Yee Hah!

Riding the dot.Comstock bull market

By Kit Miller

A weird thing happened to me the other day in Virginia City. This guy on the bar stool next to me leaned over, cigarette dangling, and said in a growly voice. "If ye have any extry cash I got a great investment opportunity."

I took the bait. "What is it? Silver? Gold? A share in the Chollar? A piece of the Ponderosa? Speak, man!"

"Hit's a new hole. The deepest dug yet. And maybe," he winked, "the richest." He glanced around cautiously, his eyebrows working, then whispered out of the corner of his mouth. "Hit's the dot.Comstock Lode!"

I gasped. I had heard of the dot.Comstock Lode. Shoot, who hasn't? Every schoolboy, adventurer and divorcee east of the Missouri dreams of striking it rich at the Lode, cashing in their chips and hightailing it for a life of golf and gated communities.

Everyone seems to know someone who knows someone who did it. Gotten in on the ground floor as a secretary in a little bitty company with nothing but prospects. Been paid in dot.Comstock she figured was maybe good for papering the walls with. And then one day. One Day!

The thing goes public and she hits the Big Bonanza. She's a dot.Millionaire. Trading her Honda in for a Humvee. Buying a gallery on C Street for her aging penniless hippy artist parents. Getting herself a pe-da-terre in SF.

Sure, some are skeptical of the Lode. They call it a house of cards. A mirage. A pipe dream. The emperor's new clothes. After all, does anyone really know what those companies make?

Every now and then you hear a rumor that the dot.Comstock Lode ripped off some poor devil. Last week he was boasting he's worth half a billion virtual silver shares. This week he's twisting in the wind.

This old timer next to me had to be a big manipulator panning for suckers. Probably a no account who salts the outcropping ten minutes before selling it to someone like me. I knew I should turn away. But the lure of the Big Bonanza kept my tongue wagging. "Is it certified? What's the assay? Let's see the paper."

"Not here, my friend," said the old guy cagily. "It's all on my Excel program. You'll have to come to my office."

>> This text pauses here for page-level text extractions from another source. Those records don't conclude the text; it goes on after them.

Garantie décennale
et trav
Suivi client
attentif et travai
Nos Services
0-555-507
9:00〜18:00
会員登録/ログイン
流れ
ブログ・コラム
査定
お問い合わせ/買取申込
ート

Of course! He would lure me to his computer. Then when I was brain-dead from assault by electronic business prospecti, he would sell me some worthless piece of barren cyber-desert. "I don't have time," I lied, forcing back my excitement.

"All right then. Here's a printout of our stock , it's got big losses, but it's a big opportunity. Everyone dreams of it but only a few are chosen." His voice became singsong. "Sign right here."

My eyes began to glaze. I nodded to the rhythm of his voice. My hand involuntarily reached for the pen. Suddenly I jerked back to my senses. What was I thinking? I had a family, a reputation. Besides, I'm too old. You have to be under 35 for that sort of thing. And I remember the last time I fell for a boomer.

"Sorry pal," I said sadly. "You'll have to find another customer. That thing's too high risk for my blood." As I left he was ambushing a young couple with a baby in arms and an SUV with California plates parked outside.